We are also hobbled in our ability to formulate a more profound understanding of justice and restoration by the nature of how we communicate now.  The internet, never a place for subtlety or thoughtfulness, is now essentially a tool for rallying competing mobs; that’s pretty useful, actually, in the early goings, but there comes a time at which we will have to abandon the ease with which it encourages things like essentialism, absolutism, guilt by association, and the illusion that everyone has always known what we know now about everyone else.  It is also a medium that encourages an academic style of dispute that judges intention by phrasing, a useful tool in literature but not something you’d want to depend on if it meant being hanged by the neck.

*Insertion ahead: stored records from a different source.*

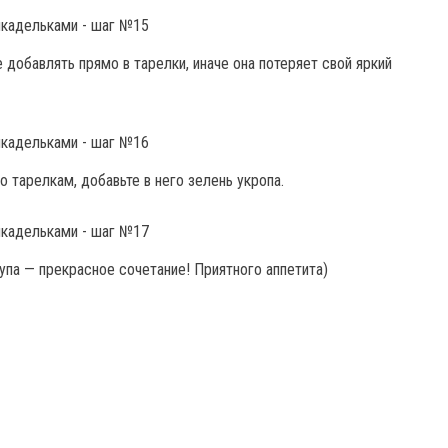
добавлять прямо в тарелки, иначе она потеряет свой яркий
 тарелкам, добавьте в него зелень укропа.
упа — прекрасное сочетание! Приятного аппетита)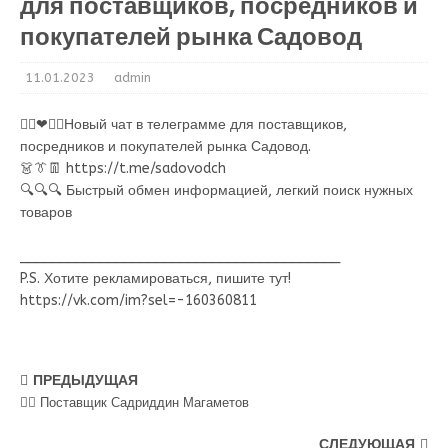
для поставщиков, посредников и
покупателей рынка Садовод
11.01.2023
admin
👍🏻❤👍🏻Новый чат в телеграмме для поставщиков,
посредников и покупателей рынка Садовод.
👗👔👖 https://t.me/sadovodch
🔍🔍🔍 Быстрый обмен информацией, легкий поиск нужных
товаров
________________________________________
P.S. Хотите рекламироваться, пишите тут!
https://vk.com/im?sel=-160360811
ПРЕДЫДУЩАЯ
💁‍♂ Поставщик Садриддин Магаметов
СЛЕДУЮЩАЯ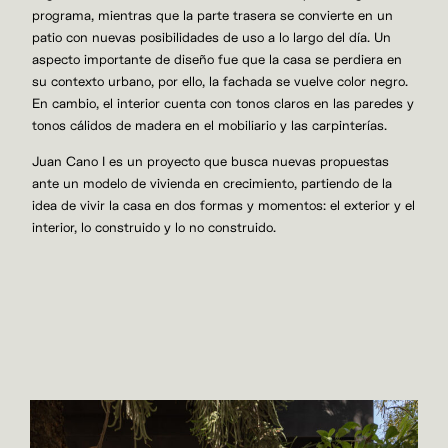
programa, mientras que la parte trasera se convierte en un
patio con nuevas posibilidades de uso a lo largo del día. Un
aspecto importante de diseño fue que la casa se perdiera en
su contexto urbano, por ello, la fachada se vuelve color negro.
En cambio, el interior cuenta con tonos claros en las paredes y
tonos cálidos de madera en el mobiliario y las carpinterías.
Juan Cano I es un proyecto que busca nuevas propuestas
ante un modelo de vivienda en crecimiento, partiendo de la
idea de vivir la casa en dos formas y momentos: el exterior y el
interior, lo construido y lo no construido.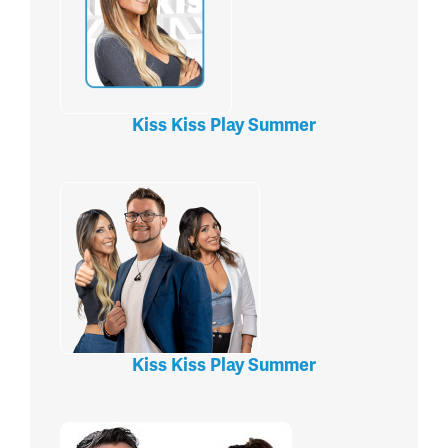
Kiss Kiss Play Summer
Kiss Kiss Play Summer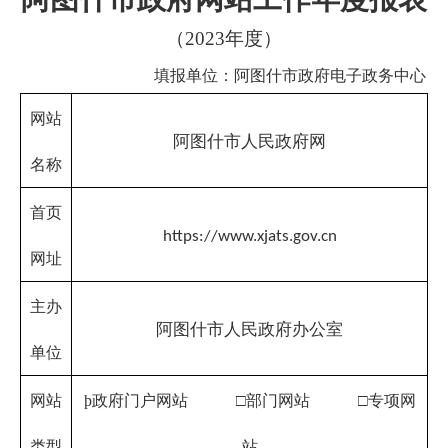
首页
https://www.xjats.gov.cn
网址
主办
阿图什市人民政府办公室
单位
网站
þ
政府门户网站
□部门网站 □专项网
类型
站
政府
网站
6530010001
标识
码
ICP
新
备
ICP
公安机关备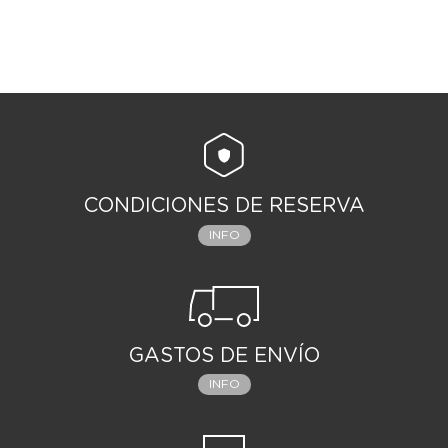
CONDICIONES DE RESERVA
INFO
GASTOS DE ENVÍO
INFO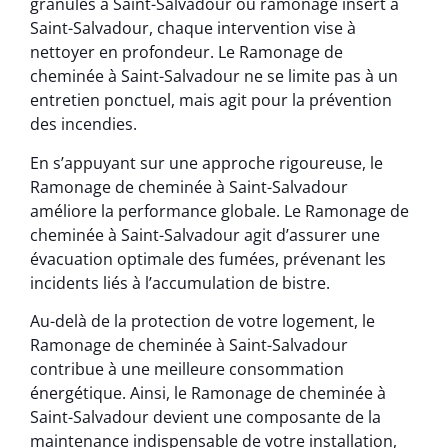
granulés à Saint-Salvadour ou ramonage insert à
Saint-Salvadour, chaque intervention vise à
nettoyer en profondeur. Le Ramonage de
cheminée à Saint-Salvadour ne se limite pas à un
entretien ponctuel, mais agit pour la prévention
des incendies.
En s’appuyant sur une approche rigoureuse, le
Ramonage de cheminée à Saint-Salvadour
améliore la performance globale. Le Ramonage de
cheminée à Saint-Salvadour agit d’assurer une
évacuation optimale des fumées, prévenant les
incidents liés à l’accumulation de bistre.
Au-delà de la protection de votre logement, le
Ramonage de cheminée à Saint-Salvadour
contribue à une meilleure consommation
énergétique. Ainsi, le Ramonage de cheminée à
Saint-Salvadour devient une composante de la
maintenance indispensable de votre installation,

I have no answers; I have only questions that I keep throwing against the wide and vast injustice of being alive in 2017.  I think we will probably have to get blood on our hands before we are able to wash them clean with water, and I cannot say that there are not many who don’t deserve it.  But at some point, we will have to ask ourselves, if nobody else:  What does forgiveness mean?  For what sins is no apology sufficient?  What deserves the possibility of rehabilitation or restoration, and for what are we demanding only punishment and why?  We will have to hear Hannah Arendt calling to us from an even bloodier past, saying:  “It is quite significant — a structural element in the realm of human affairs — that men are unable to forgive what they cannot punish, and that they are unable to punish what has turned out to be unforgivable.  In contrast to revenge, which is a natural and automatic reaction to transgression and which, because of the irreversibility of the action process, can be expected and even calculated, the act of forgiving can never be predicted.  It is the only reaction that acts in an unexpected way, and thus retains something of the original character of action.  Forgiving, in other words, is the only reaction which does not merely react, but acts anew and unexpectedly, unconditioned by the act which provoked it, and therefore freeing from its consequences both the one who forgives and the one who is forgiven.”